ACTIVITY: Reproduce exactly, with no other output, every line of the data below from the line containing "syukur sekaligus bentuk" to the end, inclusive.
──────────────────────────────
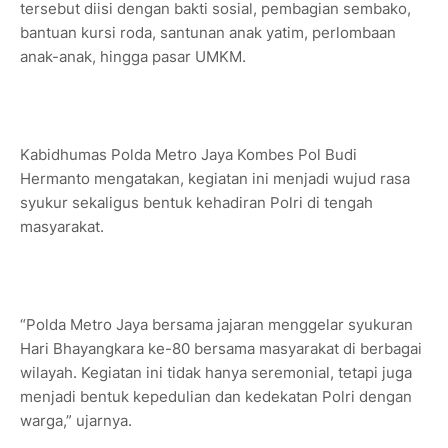
tersebut diisi dengan bakti sosial, pembagian sembako,
bantuan kursi roda, santunan anak yatim, perlombaan
anak-anak, hingga pasar UMKM.
Kabidhumas Polda Metro Jaya Kombes Pol Budi
Hermanto mengatakan, kegiatan ini menjadi wujud rasa
syukur sekaligus bentuk kehadiran Polri di tengah
masyarakat.
“Polda Metro Jaya bersama jajaran menggelar syukuran
Hari Bhayangkara ke-80 bersama masyarakat di berbagai
wilayah. Kegiatan ini tidak hanya seremonial, tetapi juga
menjadi bentuk kepedulian dan kedekatan Polri dengan
warga,” ujarnya.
──────────────────────────────
ANSWER BOX:
syukur sekaligus bentuk kehadiran Polri di tengah
masyarakat.
“Polda Metro Jaya bersama jajaran menggelar syukuran
Hari Bhayangkara ke-80 bersama masyarakat di berbagai
wilayah. Kegiatan ini tidak hanya seremonial, tetapi juga
menjadi bentuk kepedulian dan kedekatan Polri dengan
warga,” ujarnya.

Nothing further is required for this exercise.